■ **Task to complete**
Give the lines again exactly as they appear below, from the line with "Yamamotoyama" to the line with "agent, or the law;", both included, and only those lines. Leave every picture out.

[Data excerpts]
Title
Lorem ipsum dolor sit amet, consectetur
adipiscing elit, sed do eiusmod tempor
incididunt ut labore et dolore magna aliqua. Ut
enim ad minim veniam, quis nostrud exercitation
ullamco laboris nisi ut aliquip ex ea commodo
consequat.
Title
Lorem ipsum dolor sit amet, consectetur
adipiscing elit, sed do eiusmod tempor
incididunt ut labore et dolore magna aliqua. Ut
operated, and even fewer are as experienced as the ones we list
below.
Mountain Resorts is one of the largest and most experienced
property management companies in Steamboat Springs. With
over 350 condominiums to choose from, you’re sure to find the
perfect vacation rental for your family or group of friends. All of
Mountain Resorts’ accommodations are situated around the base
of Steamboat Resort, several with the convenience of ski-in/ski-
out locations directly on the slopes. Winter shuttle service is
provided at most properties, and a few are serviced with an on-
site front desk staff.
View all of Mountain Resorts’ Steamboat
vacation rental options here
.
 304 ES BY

* * *

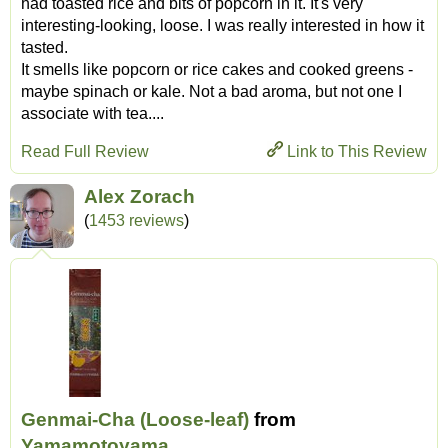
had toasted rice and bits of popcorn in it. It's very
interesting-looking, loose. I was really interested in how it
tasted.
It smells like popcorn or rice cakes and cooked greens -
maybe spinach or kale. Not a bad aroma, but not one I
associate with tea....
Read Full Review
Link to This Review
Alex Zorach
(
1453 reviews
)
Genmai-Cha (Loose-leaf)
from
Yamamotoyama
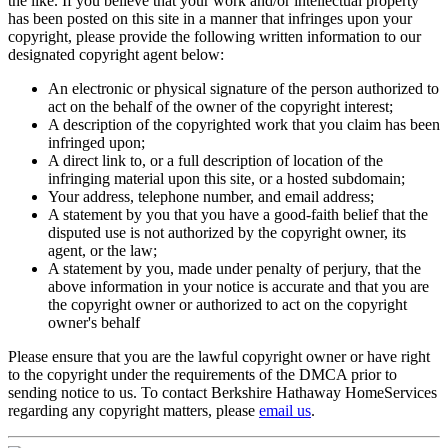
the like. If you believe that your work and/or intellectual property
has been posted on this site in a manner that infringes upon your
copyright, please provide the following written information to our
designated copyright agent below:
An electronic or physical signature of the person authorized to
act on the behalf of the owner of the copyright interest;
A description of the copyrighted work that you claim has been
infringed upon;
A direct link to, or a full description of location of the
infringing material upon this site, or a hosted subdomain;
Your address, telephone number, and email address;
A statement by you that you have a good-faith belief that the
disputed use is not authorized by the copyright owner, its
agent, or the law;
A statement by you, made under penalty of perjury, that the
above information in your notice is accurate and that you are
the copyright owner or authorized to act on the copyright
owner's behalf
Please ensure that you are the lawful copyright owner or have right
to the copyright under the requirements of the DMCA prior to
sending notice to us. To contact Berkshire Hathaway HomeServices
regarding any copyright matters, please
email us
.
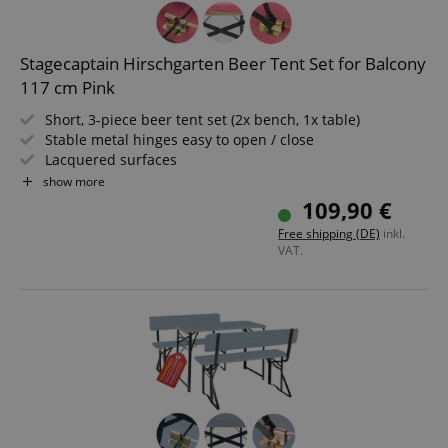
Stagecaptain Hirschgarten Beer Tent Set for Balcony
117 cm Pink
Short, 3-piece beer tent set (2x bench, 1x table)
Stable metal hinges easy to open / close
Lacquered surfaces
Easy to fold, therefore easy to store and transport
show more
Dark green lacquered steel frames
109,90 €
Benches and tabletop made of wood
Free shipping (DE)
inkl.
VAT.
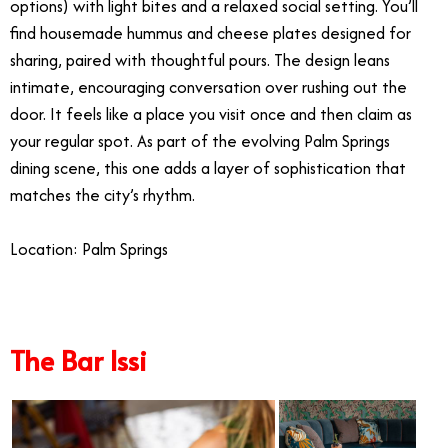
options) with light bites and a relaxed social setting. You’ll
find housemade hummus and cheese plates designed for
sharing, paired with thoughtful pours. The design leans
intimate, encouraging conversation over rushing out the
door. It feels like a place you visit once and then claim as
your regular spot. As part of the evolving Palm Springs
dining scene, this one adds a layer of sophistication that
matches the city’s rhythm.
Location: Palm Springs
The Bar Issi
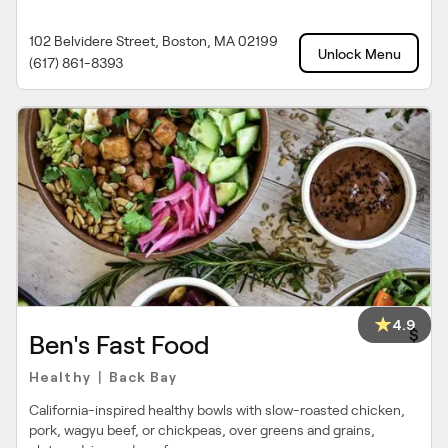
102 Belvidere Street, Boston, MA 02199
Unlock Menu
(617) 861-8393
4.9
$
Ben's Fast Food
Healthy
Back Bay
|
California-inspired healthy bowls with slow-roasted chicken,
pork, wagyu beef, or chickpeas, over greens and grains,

■ **Written response**
Yamamotoyama
the like. If you believe that your work and/or intellectual property
has been posted on this site in a manner that infringes upon your
copyright, please provide the following written information to our
designated copyright agent below:
An electronic or physical signature of the person authorized to
act on the behalf of the owner of the copyright interest;
A description of the copyrighted work that you claim has been
infringed upon;
A direct link to, or a full description of location of the
infringing material upon this site, or a hosted subdomain;
Your address, telephone number, and email address;
A statement by you that you have a good-faith belief that the
disputed use is not authorized by the copyright owner, its
agent, or the law;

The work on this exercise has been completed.